Answer: [tex]14*\sqrt[3]{x^{10}}[/tex]
Step-by-step explanation:
First, let's remember the rules:
[tex]x^{1/n} = \sqrt[n]{x}[/tex]
such that:
[tex]\sqrt[n]{x^m} = x^{m/n}[/tex]
[tex](x^a)^b = x^{a*b}[/tex]
[tex]x^a*x^b = x^{a + b}[/tex]
Now we have the equation:
[tex]4*\sqrt[3]{x^{10}} + 5*x^3*\sqrt[3]{8*x}[/tex]
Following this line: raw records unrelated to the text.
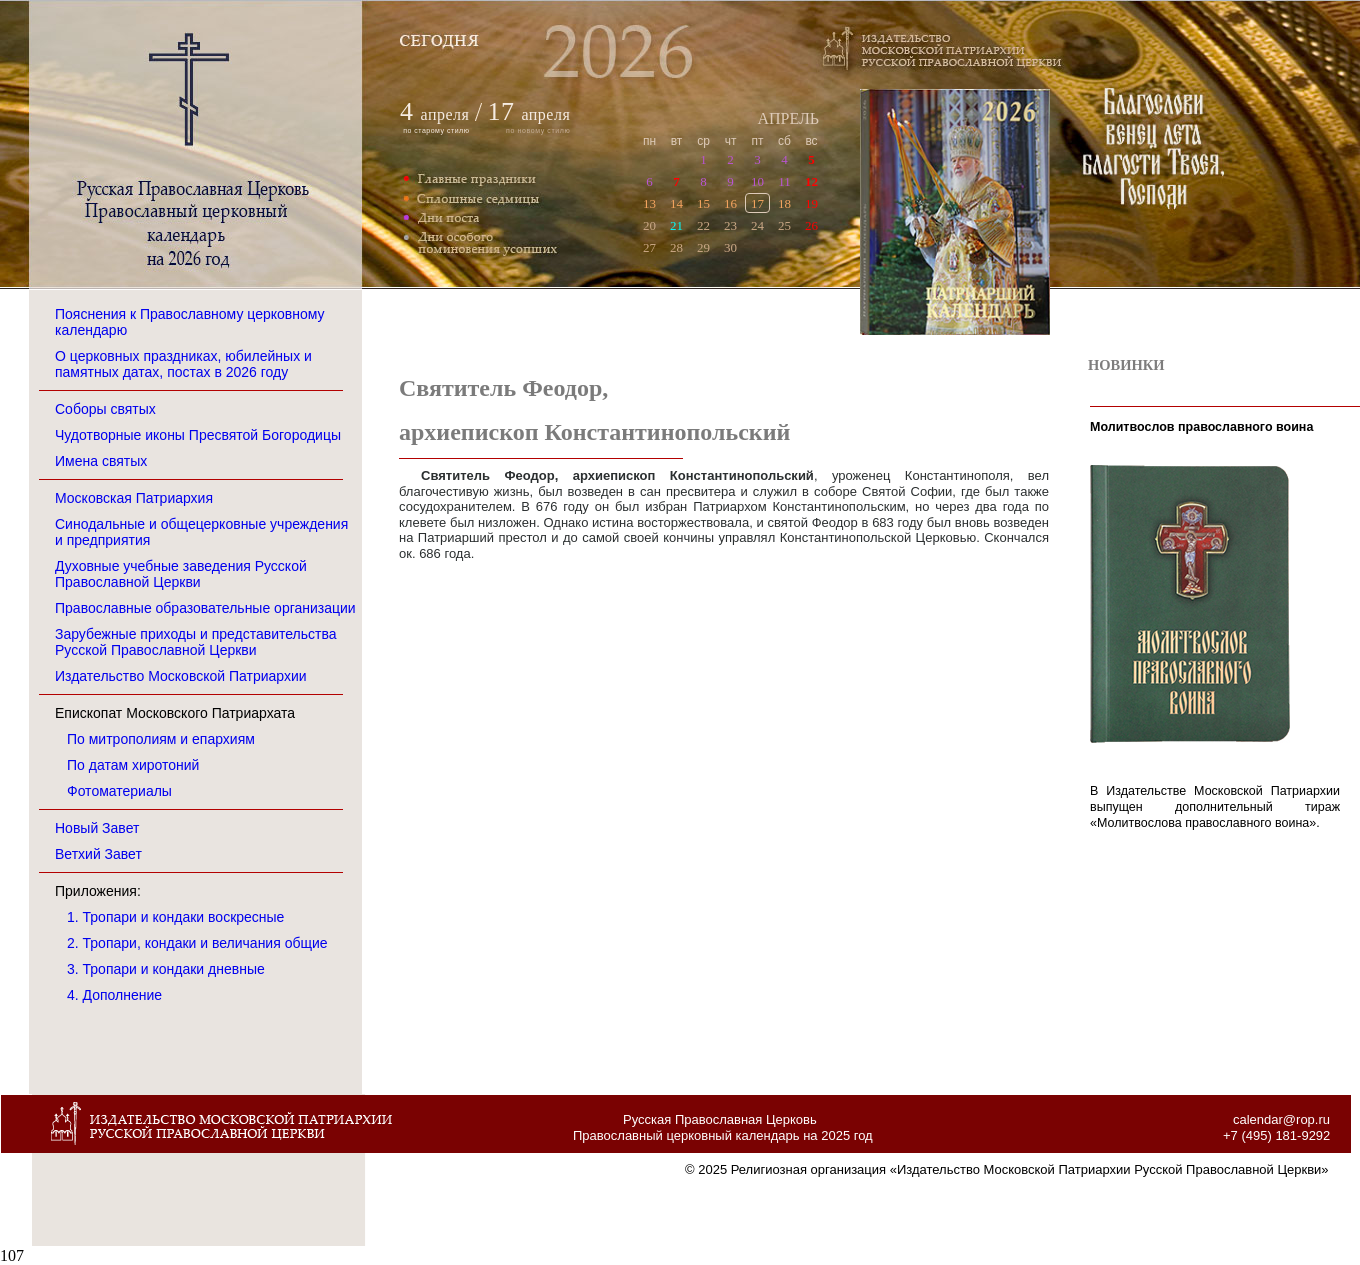 Image resolution: width=1360 pixels, height=1265 pixels. Describe the element at coordinates (181, 676) in the screenshot. I see `Издательство Московской Патриархии` at that location.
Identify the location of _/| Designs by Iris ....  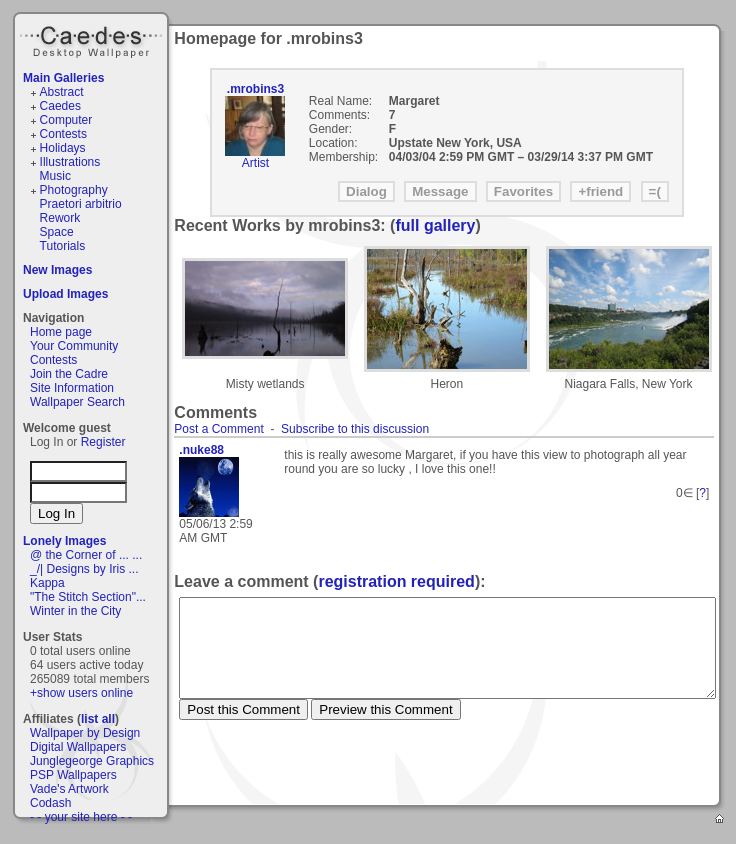 (84, 569).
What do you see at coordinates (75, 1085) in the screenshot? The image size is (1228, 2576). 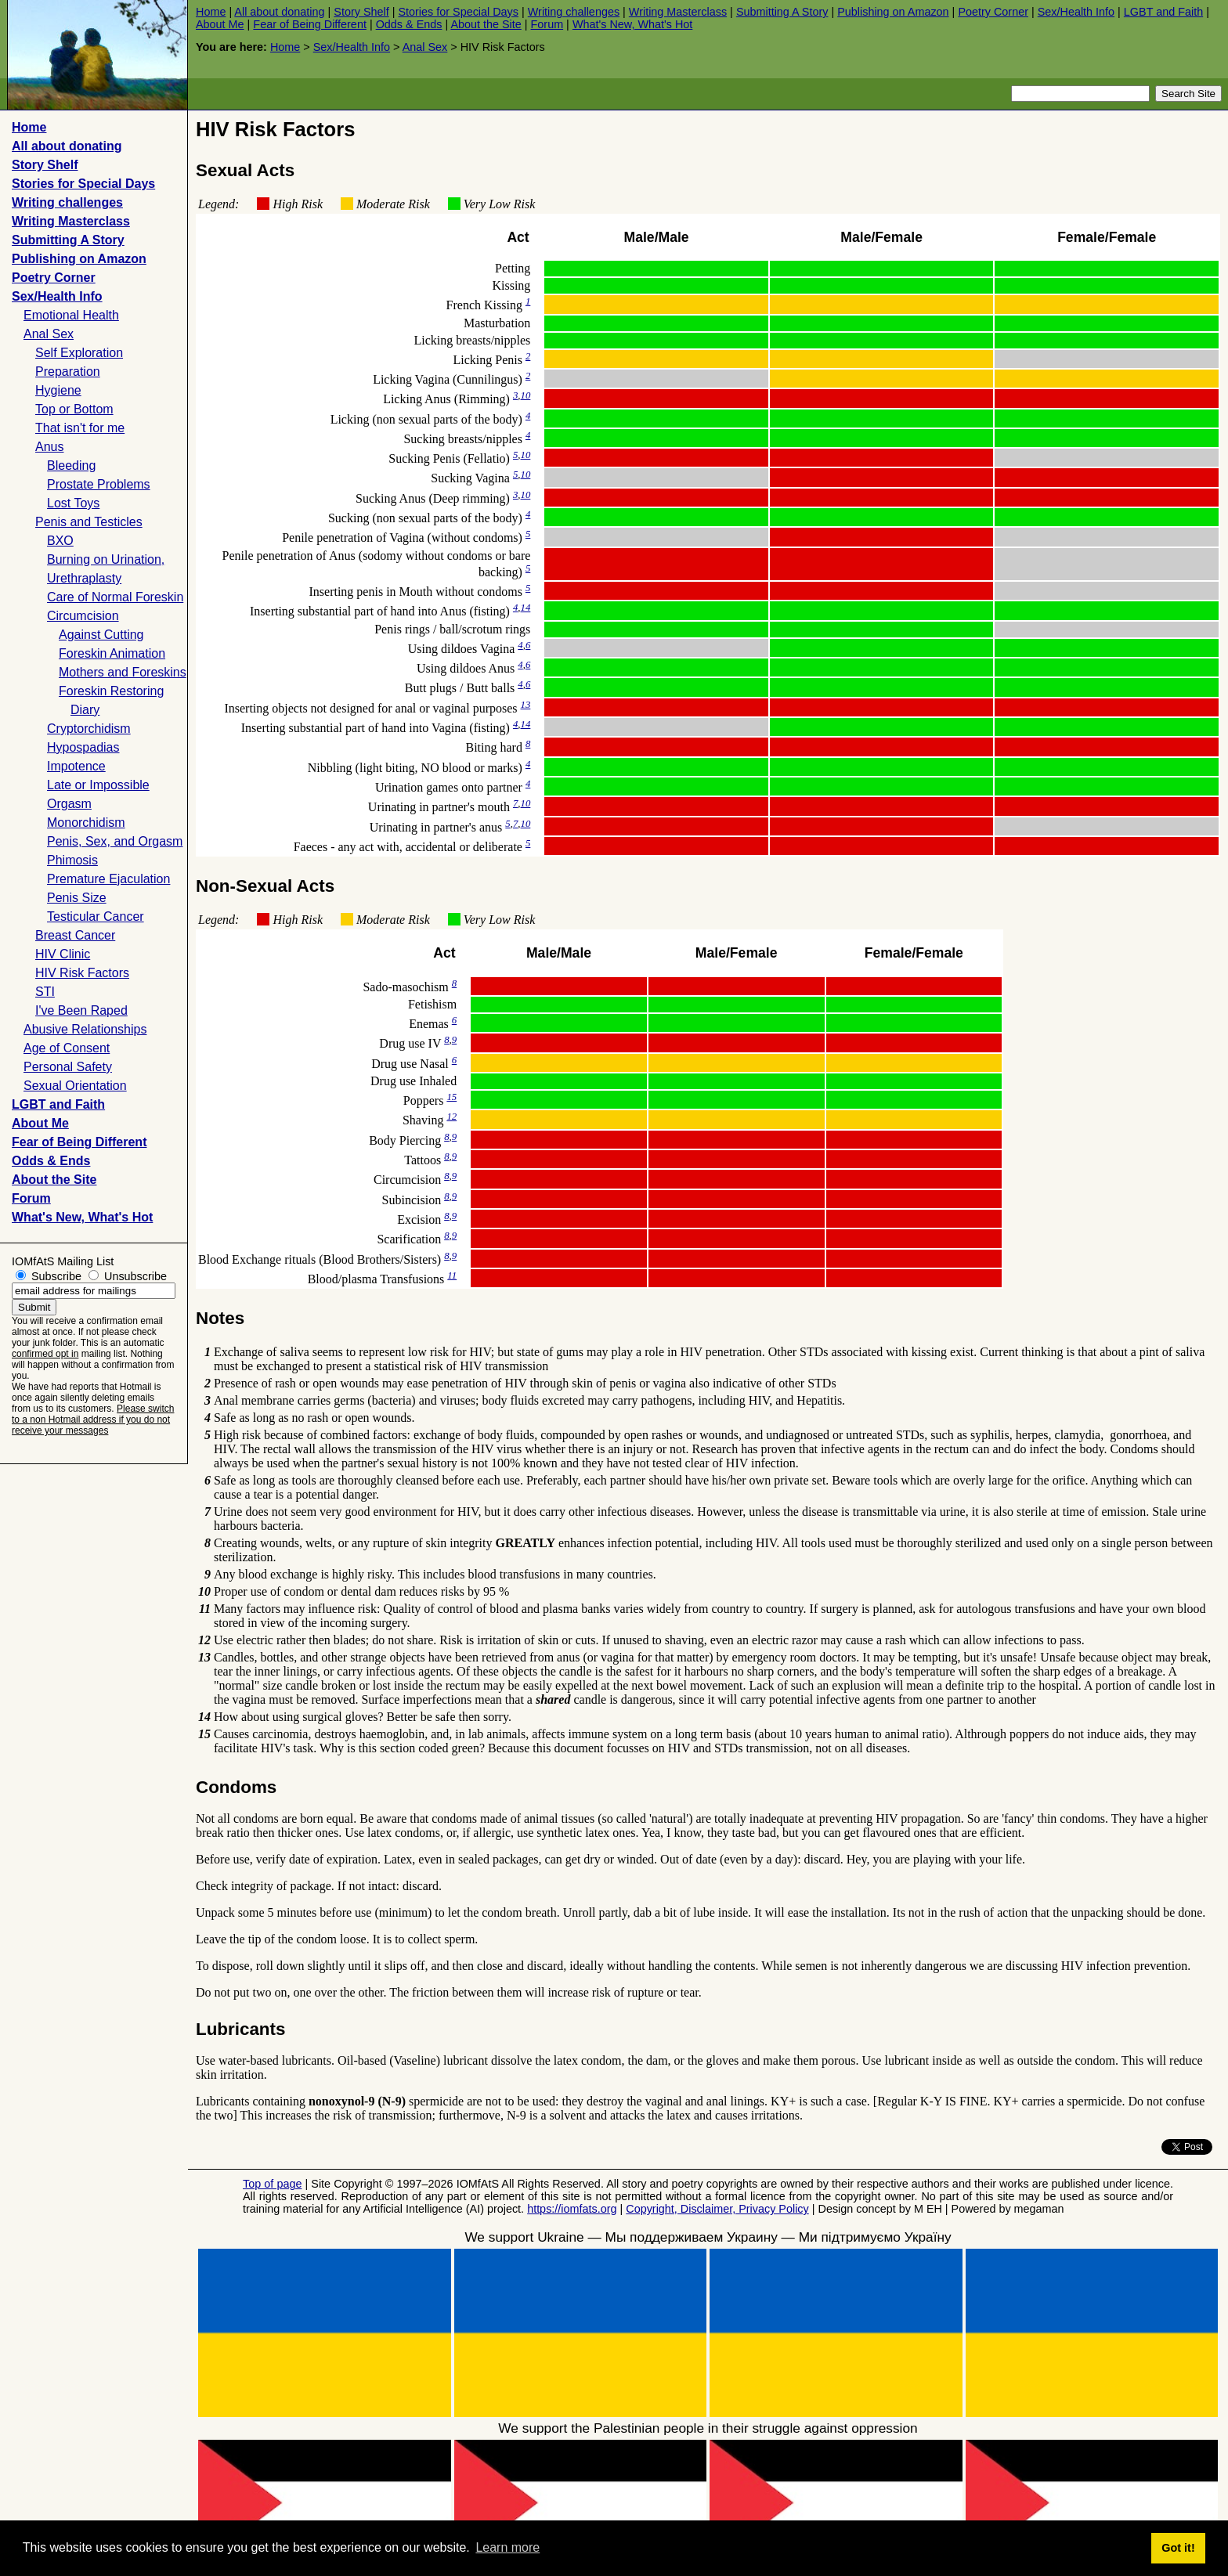 I see `Sexual Orientation` at bounding box center [75, 1085].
First, let's rewrite the roots as we saw above:
[tex]4*x^{10/3} + 5*x^3*\sqrt[3]{8}*x^{1/3} = 4*x^{10/3} + 5*\sqrt[3]{8}*x^{3 + 1/3}[/tex]
We also know that: [tex]\sqrt[3]{8} = 2[/tex]
and that: [tex]3 + 1/3 = 9/3 + 1/3 = 10/3[/tex]
Replacing those two things in our equation, we get:
[tex]4*x^{10/3} + 5*\sqrt[3]{8}*x^{3 + 1/3} = 4*x^{10/3} + 5*2*x^{10/3} = (4 + 5*2)*x^{10/3}[/tex]
[tex](4 + 10)*x^{10/3} = 14*\sqrt[3]{x^{10}}[/tex]
Where in the final step, I returned to the cubic root form.